Quel tirchio di Google

Quel tirchio di Google

Così alcuni dei designer invitati a illustrare bottoni e icone del browser di Mountain View. Vogliono essere pagati. Ma secondo BigG, far parte di Chrome è già un privilegio
Così alcuni dei designer invitati a illustrare bottoni e icone del browser di Mountain View. Vogliono essere pagati. Ma secondo BigG, far parte di Chrome è già un privilegio

Sta suscitando numerose polemiche tra gli addetti al settore la campagna proposta da Google volta a portare artisti e designer grafici a realizzare delle skin d’autore per il suo browser: dopo aver chiamato a raccolta uno stuolo di talentuosi designer per rivestire il minimalista Chrome, BigG ha risposto picche alla richiesta di specificare un compenso per un lavoro che ritiene essere non degno di retribuzione economica.

Questo perché, secondo le menti di Mountain View, dare la possibilità di poter dare una visibilità garantita da milioni di utenti al lavoro di chi si cimenterà con la realizzazione del prèt-a-installèr per il minuto browser costituisca una ricompensa più che ragionevole.

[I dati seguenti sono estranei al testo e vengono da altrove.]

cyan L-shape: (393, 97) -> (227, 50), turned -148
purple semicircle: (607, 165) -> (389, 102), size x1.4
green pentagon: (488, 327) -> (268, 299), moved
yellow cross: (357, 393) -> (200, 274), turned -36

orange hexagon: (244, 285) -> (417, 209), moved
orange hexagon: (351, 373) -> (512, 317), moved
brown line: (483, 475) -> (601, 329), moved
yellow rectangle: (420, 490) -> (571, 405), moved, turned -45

Tuttavia questo non basta, secondo i numerosi designer che hanno cestinato con evidente indignazione la proposta del colosso del web, raccogliendo poi le proprie lamentele su Drawger , sito di riferimento per la comunità di illustratori grafici.

Secondo il pensiero degli artisti, che spesso fanno della loro passione il proprio mestiere, l’atto di Google è macchiato dalla vergogna di possedere un fatturato da capogiro e non voler pagare il lavoro altrui. Diverso sarebbe stato, a loro avviso, l’andazzo se BigG avesse istituito un contest per artisti e grafici esordienti o comunque meno blasonati di coloro che sono stati contattati dall’azienda, persone che vantano collaborazioni con nomi dal comprovato blasone come Newsweek e New York Times .

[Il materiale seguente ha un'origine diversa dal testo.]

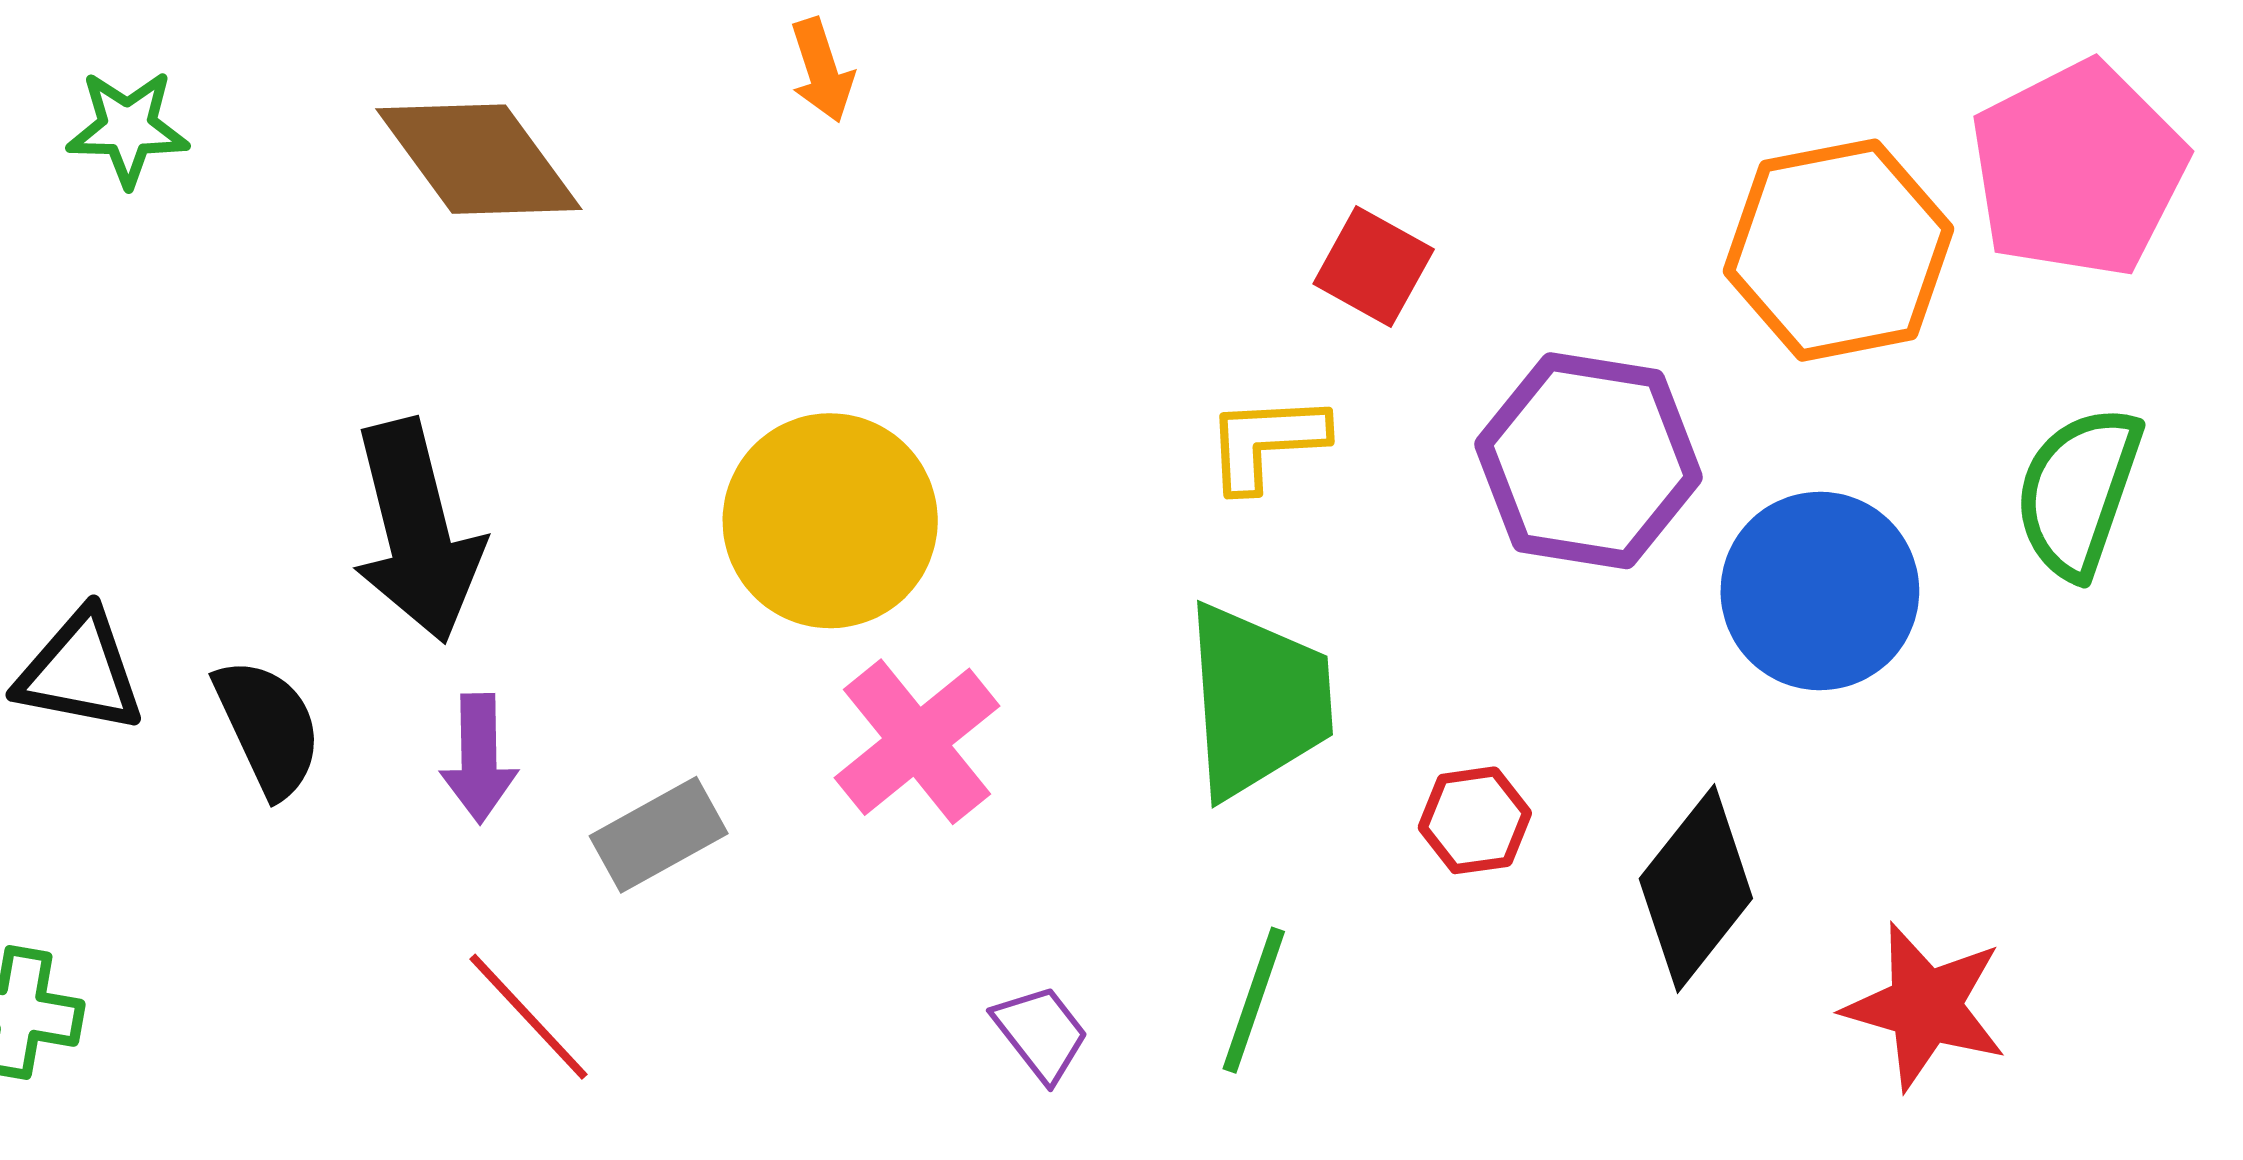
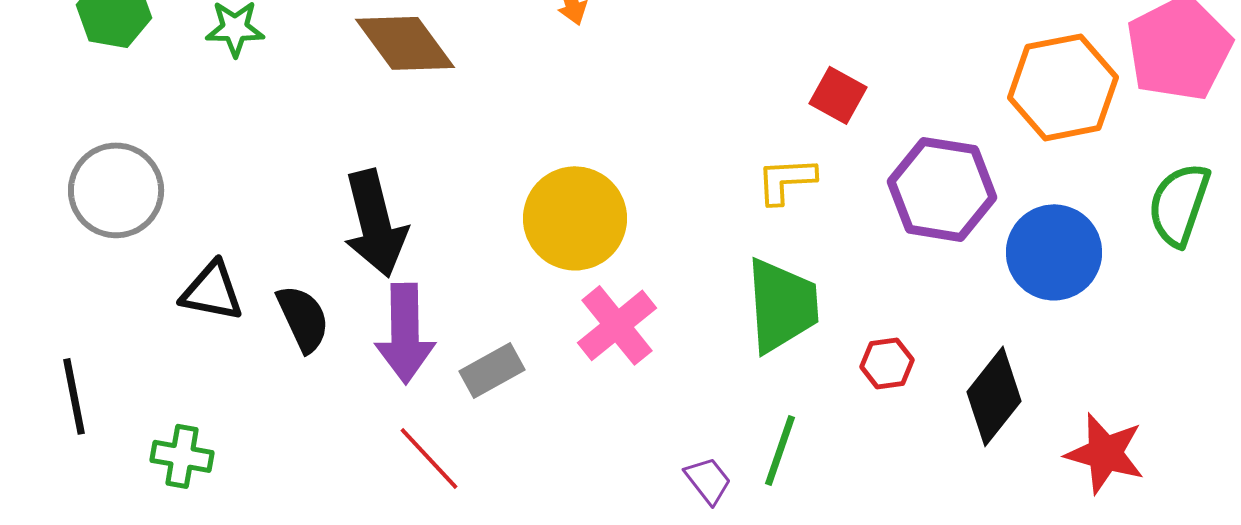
purple arrow: (479, 758) -> (405, 333), size x1.6
purple trapezoid: (1041, 1033) -> (708, 480), moved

Benvenga la promozione e la visibilità al grande pubblico, purché sia retribuita: “Quando un’azienda come Google esce allo scoperto in questa maniera aspettandosi che il libero mercato gli conceda gratuitamente il proprio lavoro si crea un precedente pericoloso per tutti noi” spiega Brian Stauffer, illustratore con alle spalle numerose esperienze. Dal canto suo Google taglia corto dichiarando che le loro strategie non prevedono alcun tipo di compensazione economica per questo tipo di prestazione, e di aver trovato altri artisti disposti con entusiasmo a sottostare alle proprie richieste.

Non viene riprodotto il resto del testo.